I guess the answer largely depends on who you are. If you're Shannon Whisnant of Hickory, NC, the course of action is an obvious one: recognize the oddity for the ripe business opportunity at hand, which is exactly what Whisnant, the capitalist junk-dealer did.
For Shannon, the foot was a calling: one which he wasted no time exploiting by providing the community with a freak show like experience displaying the foot for three bits a gander (1 for kids). If his entrepreneurial senses seem shocking, you can only imagine the surprise of John Wood the day he turned on his television to discover what became of his dismembered limb.
These events would set into motion what can only be described as the most bizarre custody battle to ever see the judicial system. Though Shannon tried to avoid the proceedings by entering a mutually beneficial cahoots agreement with John, when the birth owner of the foot was disagreeable, in the end, only the courts could determine the rightful caretaker of the foot. Would the courts act in favor of John, the man who first lost his foot (in addition to his father) in an airplane crash, then again when he failed to pay the bills for the storage locker? Or Shannon, the man who purchased the locker and all its contents for pawning purposes at a locker auction, fair and square.
The case isn't as black-and-white as one may think, nor are some of the questions raised by Bryan Carberry & Clay Tweel's quirky documentary, Finders Keepers. Though it's unexpectedly captivating to bear witness to the situation's hullabaloo, the unexpected strength of the film comes from its retrospective interviews, which successfully contextualize the psychologies behind the bizarre battle of wits, culminating into a story of class separation, media exploitation, hunger and eventually, humanity. For while the lion's share of extremely entertaining interviews dwell on the asinine "fuckery" of Shannon's attention hungry shenanigans, somehow the incident grows into something far more life enriching than mind-bogglingly stupid.

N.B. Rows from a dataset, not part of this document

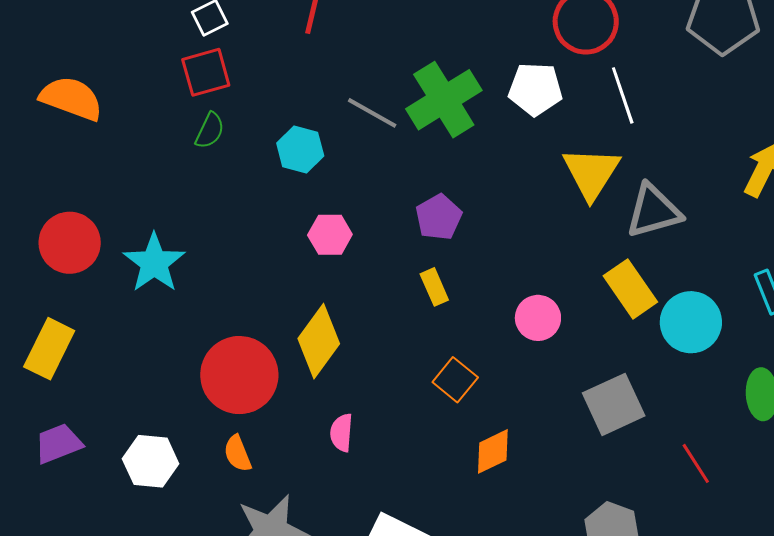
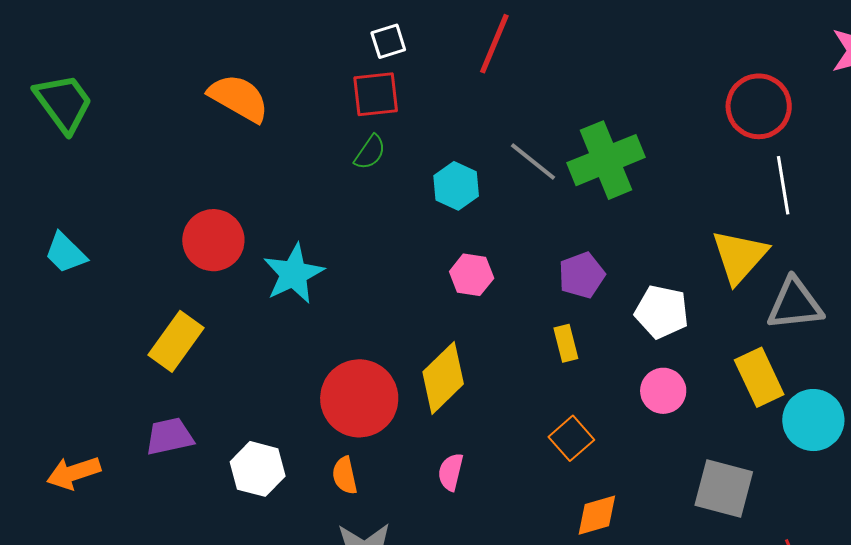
white pentagon: (535, 89) -> (662, 312), moved
gray square: (614, 404) -> (724, 488), turned 30

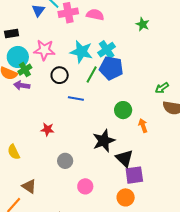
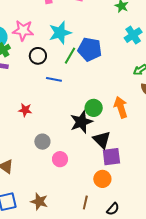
cyan cross: (107, 50) -> (133, 35), moved
cyan star: (81, 52) -> (60, 33), turned -30
green circle: (123, 110) -> (94, 108), moved
orange arrow: (143, 126) -> (121, 107), size x1.5
pink circle: (85, 186) -> (60, 159), moved

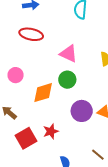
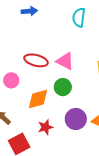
red ellipse: (31, 34) -> (36, 60), moved
red star: (51, 131) -> (45, 127), moved

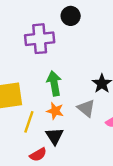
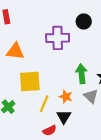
green arrow: (54, 83) -> (82, 74), moved

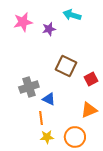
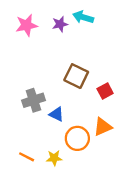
purple star: (49, 29) -> (60, 24), moved
orange line: (41, 118) -> (27, 157), moved, turned -56
orange circle: (75, 137) -> (77, 138), moved

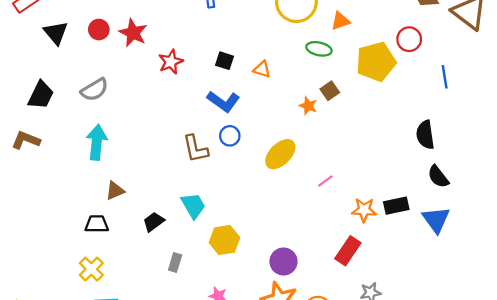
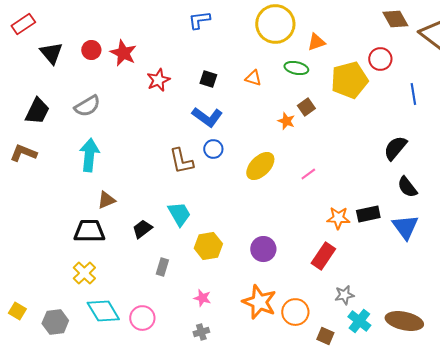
orange triangle: (262, 69) -> (253, 78), moved
black semicircle: (425, 135) -> (395, 148), turned 48
pink line: (325, 181) -> (308, 174), moved
black trapezoid: (97, 224) -> (89, 231), size x1.4
purple circle: (284, 261) -> (263, 249), moved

The cast consists of the faces one expects to see on shamelessly exploitative "reality" shows like Storage Wars, Pawn Stars, or even Jerry Springer, but rather than gawking at its characters for cheap entertainment, what Finders Keepers ends up miraculously exploring are the souls behind the creatures who subject themselves to Jerry Springer audience scrutiny, not to mention the type of individual who would rather hang on to a dismembered limb than deal with far more troubling subjects.
John lost more than a foot in that plane crash, and inconceivably found far more than an adversary in Shannon's curious entitlement over his former body part. As a result, Finders Keepers is a poignant search for love among souls coming to terms with being lost.